O paciente não deve esperar “passar sozinho” quando há piora evidente.
Cirurgia bariátrica exige acompanhamento para a vida toda?
Sim. O organismo operado terá necessidades específicas de alimentação, suplementação, exames e vigilância metabólica.
Perder peso rapidamente não significa estar bem nutrido.
Sem avaliação adequada, o paciente pode comemorar a balança enquanto desenvolve anemia, fraqueza, baixa ingestão proteica ou deficiência de vitaminas.
PERGUNTAS FREQUENTES
A cirurgia bariátrica é indicada apenas para emagrecer?

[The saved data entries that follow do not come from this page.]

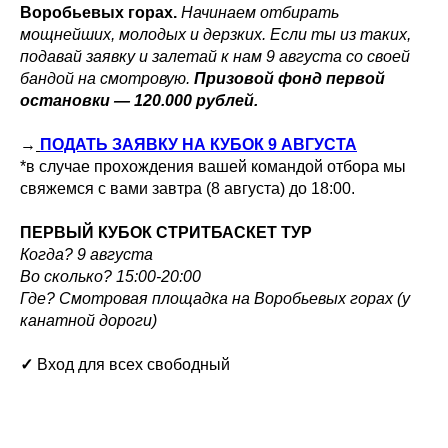
Воробьевых горах.
Начинаем отбирать
мощнейших, молодых и дерзких. Если ты из таких,
подавай заявку и залетай к нам 9 августа со своей
бандой на смотровую.
Призовой фонд первой
остановки — 120.000 рублей.
→
ПОДАТЬ ЗАЯВКУ НА КУБОК 9 АВГУСТА
*в случае прохождения вашей командой отбора мы
свяжемся с вами завтра (8 августа) до 18:00.
ПЕРВЫЙ КУБОК СТРИТБАСКЕТ ТУР
Когда? 9 августа
Во сколько? 15:00-20:00
Где? Смотровая площадка на Воробьевых горах (у
канатной дороги)
✓
Вход для всех свободный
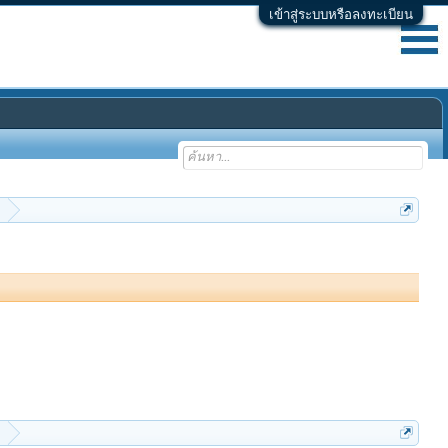
เข้าสู่ระบบหรือลงทะเบียน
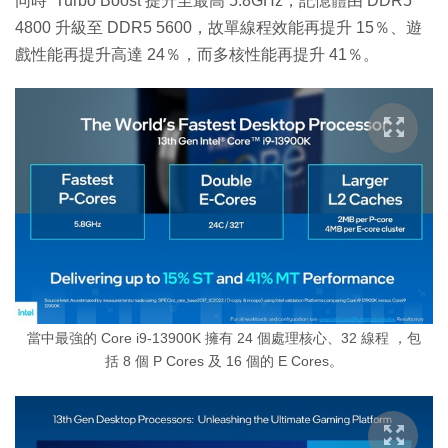
同時 Turbo Boost 提升至最高 5.8GHz，記憶體由 DDR5
4800 升級至 DDR5 5600，故單線程效能再提升 15％、遊
戲性能再提升高達 24％，而多核性能再提升 41％。
當中最強的 Core i9-13900K 擁有 24 個處理核心、32 線程 ，包
括 8 個 P Cores 及 16 個的 E Cores。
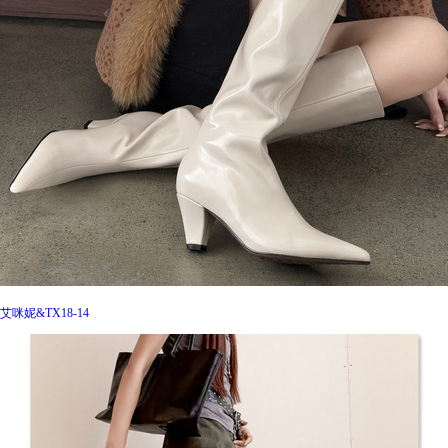
艾咪妮&TX18-14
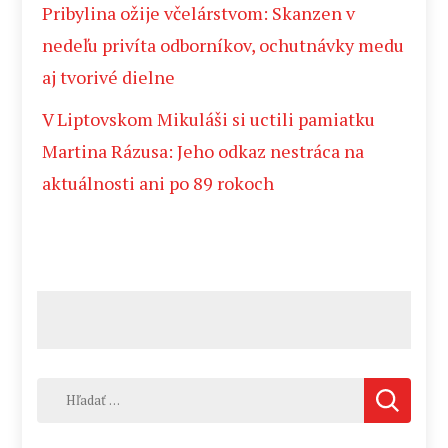
Pribylina ožije včelárstvom: Skanzen v
nedeľu privíta odborníkov, ochutnávky medu
aj tvorivé dielne
V Liptovskom Mikuláši si uctili pamiatku
Martina Rázusa: Jeho odkaz nestráca na
aktuálnosti ani po 89 rokoch
Hľadať:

Não. A cirurgia bariátrica é indicada para tratar a obesidade e reduzir riscos associados, como diabetes tipo 2, hipertensão, apneia do sono, doenças articulares e alterações metabólicas.
Depois da bariátrica, posso voltar a comer normalmente?
A alimentação volta a ser mais variada com o tempo, mas não deve retornar ao padrão anterior.
O acompanhamento continua mesmo depois de emagrecer?
Sim. O acompanhamento deve ser mantido por toda a vida. Mesmo com bons resultados, ainda existe risco de anemia, deficiência de vitaminas, perda de massa muscular, alterações metabólicas e reganho de peso.